A 10-year-old with a “bucket list”

After the death of Steve Jobs, a number of commentators noted how his technical genius and ingenuity increased exponentially after he was first diagnosed with pancreatic cancer. Given a finite time left to live, he delved into his work and revolutionized the world. He was able to accomplish much in his life knowing death was imminent.
But what happens when you’re just a child and you’re told that you only have a limited time left before you die? Are you able to comprehend what that means? Do you have a “bucket list” of the last few things you want to do or see?
For the past four weeks, my rotation was with the pediatric oncology service. Most of the patients I worked with were in remission and presented for their yearly checkup and a flu vaccine. Some were undergoing chemotherapy and were in the middle of their treatment cycle. Some had lost all their hair because of the treatments and some just had an upset stomach. But there was a girl whose life forever changed while I was there.
At ten years old, short and spunky, she had come in for routine post-chemotherapy follow-up. She had a history of a brain mass that was medically treated and surgically resected twice.
She had been in remission for almost a year. She had complete neurological function and her only complaint was that her head was hurting a lot more than usual. Head scans were completed and the radiology results confirmed our worst fears – her mass had returned and now it was invading the brainstem.

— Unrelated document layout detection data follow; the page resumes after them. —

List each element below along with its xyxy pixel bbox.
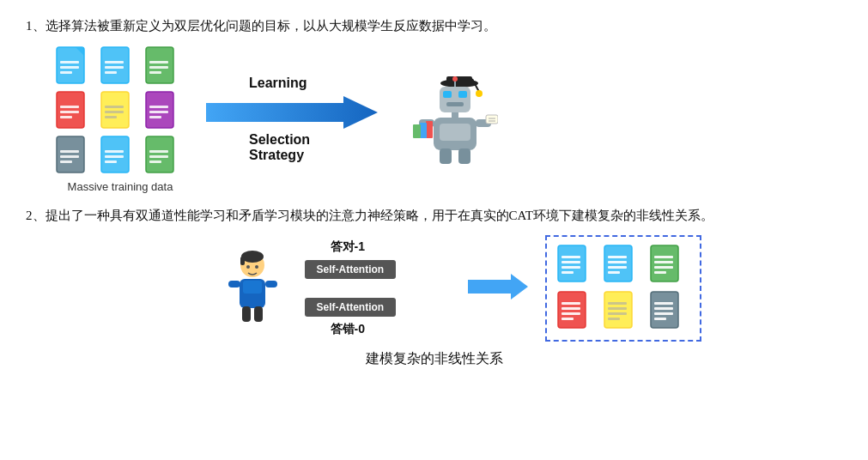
svg-rect-60 bbox=[458, 148, 470, 164]
self-attention-btn1: Self-Attention bbox=[305, 260, 397, 279]
svg-rect-19 bbox=[105, 111, 124, 113]
arrow-section: Learning Selection Strategy bbox=[197, 76, 386, 163]
self-attention-btn2: Self-Attention bbox=[305, 298, 397, 317]
doc-icon bbox=[143, 45, 179, 88]
svg-rect-13 bbox=[57, 92, 84, 128]
svg-rect-16 bbox=[60, 116, 72, 118]
svg-rect-63 bbox=[240, 257, 245, 265]
svg-rect-80 bbox=[608, 261, 627, 263]
svg-rect-43 bbox=[443, 91, 452, 98]
doc-grid-dashed bbox=[545, 235, 701, 342]
svg-marker-72 bbox=[468, 274, 528, 300]
doc-icon bbox=[99, 45, 135, 88]
svg-rect-99 bbox=[654, 302, 673, 305]
svg-rect-26 bbox=[60, 150, 79, 153]
doc-grid-left: Massive training data bbox=[52, 46, 189, 193]
svg-rect-45 bbox=[446, 102, 464, 106]
svg-rect-71 bbox=[254, 306, 263, 322]
answer-wrong-label: 答错-0 bbox=[331, 322, 365, 337]
svg-rect-5 bbox=[101, 47, 129, 83]
svg-rect-53 bbox=[486, 115, 498, 124]
svg-rect-79 bbox=[608, 256, 627, 258]
svg-rect-50 bbox=[440, 124, 470, 141]
svg-rect-29 bbox=[101, 136, 129, 172]
svg-rect-15 bbox=[60, 111, 79, 113]
svg-rect-2 bbox=[60, 66, 79, 69]
doc-icon bbox=[648, 290, 684, 333]
svg-rect-84 bbox=[654, 256, 673, 258]
answer-correct-label: 答对-1 bbox=[331, 239, 365, 255]
student-figure bbox=[219, 250, 288, 327]
svg-rect-22 bbox=[149, 106, 168, 108]
svg-rect-1 bbox=[60, 61, 79, 64]
student-icon bbox=[225, 250, 281, 327]
svg-rect-3 bbox=[60, 71, 72, 74]
svg-point-64 bbox=[246, 265, 250, 269]
svg-rect-28 bbox=[60, 160, 72, 163]
svg-rect-102 bbox=[654, 318, 666, 320]
svg-rect-17 bbox=[101, 92, 129, 128]
massive-training-label: Massive training data bbox=[52, 180, 189, 193]
svg-rect-91 bbox=[561, 312, 580, 315]
svg-rect-30 bbox=[105, 150, 124, 153]
diagram1: Massive training data Learning Selection… bbox=[52, 46, 842, 193]
arrow-container bbox=[206, 96, 378, 129]
svg-rect-86 bbox=[654, 266, 673, 269]
svg-rect-36 bbox=[149, 160, 161, 163]
right-arrow2-icon bbox=[468, 274, 528, 300]
svg-rect-67 bbox=[243, 281, 262, 294]
svg-rect-25 bbox=[57, 136, 84, 172]
svg-rect-92 bbox=[561, 318, 574, 320]
doc-icon bbox=[54, 90, 90, 133]
svg-rect-89 bbox=[561, 302, 580, 305]
svg-rect-21 bbox=[146, 92, 173, 128]
svg-rect-7 bbox=[105, 66, 124, 69]
svg-rect-12 bbox=[149, 71, 161, 74]
svg-point-65 bbox=[255, 265, 258, 269]
svg-rect-27 bbox=[60, 155, 79, 158]
svg-rect-44 bbox=[458, 91, 467, 98]
svg-marker-37 bbox=[206, 96, 378, 129]
svg-rect-57 bbox=[420, 123, 427, 138]
svg-rect-9 bbox=[146, 47, 173, 83]
doc-icon bbox=[602, 244, 638, 287]
svg-rect-14 bbox=[60, 106, 79, 108]
svg-rect-101 bbox=[654, 312, 673, 315]
svg-rect-34 bbox=[149, 150, 168, 153]
svg-rect-20 bbox=[105, 116, 117, 118]
svg-rect-97 bbox=[608, 318, 620, 320]
doc-icon bbox=[143, 135, 179, 178]
svg-rect-8 bbox=[105, 71, 117, 74]
svg-rect-69 bbox=[265, 281, 277, 288]
robot-illustration bbox=[404, 68, 498, 171]
selection-strategy-label: Selection Strategy bbox=[249, 132, 310, 163]
svg-rect-96 bbox=[608, 312, 627, 315]
svg-rect-82 bbox=[608, 271, 620, 274]
doc-icon bbox=[555, 244, 592, 287]
arrow2-container bbox=[468, 274, 528, 303]
robot-icon bbox=[404, 68, 498, 171]
svg-rect-87 bbox=[654, 271, 666, 274]
svg-rect-81 bbox=[608, 266, 627, 269]
svg-rect-76 bbox=[561, 266, 580, 269]
doc-icon bbox=[602, 290, 638, 333]
svg-rect-33 bbox=[146, 136, 173, 172]
svg-rect-74 bbox=[561, 256, 580, 258]
svg-rect-58 bbox=[413, 124, 421, 138]
learning-label: Learning bbox=[249, 76, 307, 91]
svg-rect-59 bbox=[440, 148, 452, 164]
svg-rect-18 bbox=[105, 106, 124, 108]
svg-rect-31 bbox=[105, 155, 124, 158]
svg-rect-56 bbox=[426, 121, 433, 138]
doc-icon bbox=[648, 244, 684, 287]
svg-rect-48 bbox=[452, 112, 458, 118]
right-arrow-icon bbox=[206, 96, 378, 129]
svg-rect-75 bbox=[561, 261, 580, 263]
svg-point-41 bbox=[476, 90, 483, 97]
svg-rect-70 bbox=[242, 306, 251, 322]
svg-point-47 bbox=[452, 76, 458, 82]
doc-icon bbox=[99, 90, 135, 133]
svg-rect-23 bbox=[149, 111, 168, 113]
doc-icon bbox=[143, 90, 179, 133]
doc-icon bbox=[54, 45, 90, 88]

Both she and her mom knew it was possible for the cancer to come back. Unfortunately, they didn’t expect it to come back so soon, and if it did, her mother thought there were treatment options available. Her treatment options were already exhausted and the mass was now inoperable. As my attending and I sat down with the family to discuss her results and answer any questions, my little patient stepped out of the room. Her mom said she left because she didn’t want to hear that she was dying.

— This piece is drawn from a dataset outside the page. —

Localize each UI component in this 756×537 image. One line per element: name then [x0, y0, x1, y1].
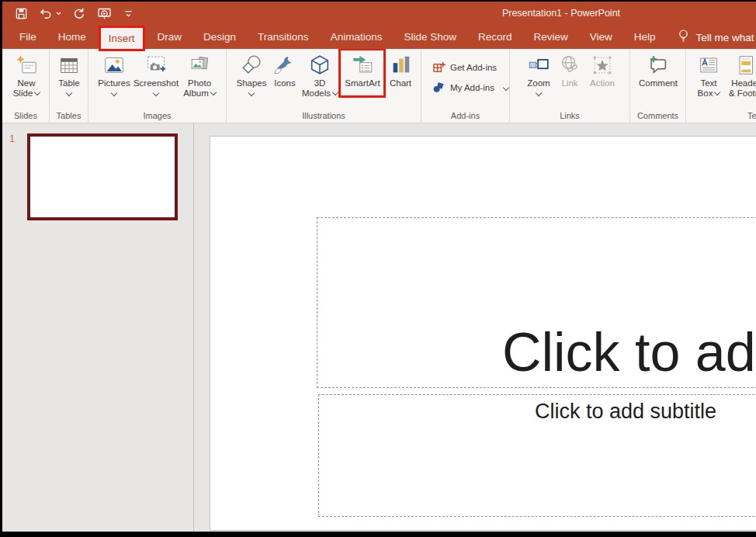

I followed her out to keep her company. She remained quiet for a while, but then said, “I’m sorry, I didn’t want to be inside. I don’t like seeing my mom upset.” I told her it was okay. But then she asked, “Why does God want me to die? Is it because I cussed yesterday? I really am sorry that I did.”
I didn’t know how to respond to that. Part of me was taken aback, surprised at how mature she was to know that the conversation across the hall between my attending and her family was about her death. But another part of me was angry. Someone must have mentioned to her that because of her cussing, she was being punished by death.
She began to cry. All I could do was console her. No words could mask the agony that she was feeling. She knew her childhood was coming to an end and there was nothing that could be done about it. As she calmed down, she said, “I just want to spend Christmas with my mom this year.” Her bucket list.
I cannot fathom what it is to have a finite time left in this world. I keep telling myself that I’m young, I have time left. But with patients like her and stories like Steve Jobs’, I‘m reminded that each of us has only a short time to fulfill our dreams and serve a purpose.
Speaking with my attending later that afternoon, I asked how long my patient will be alive. She told me at least four months…just in time for Christmas.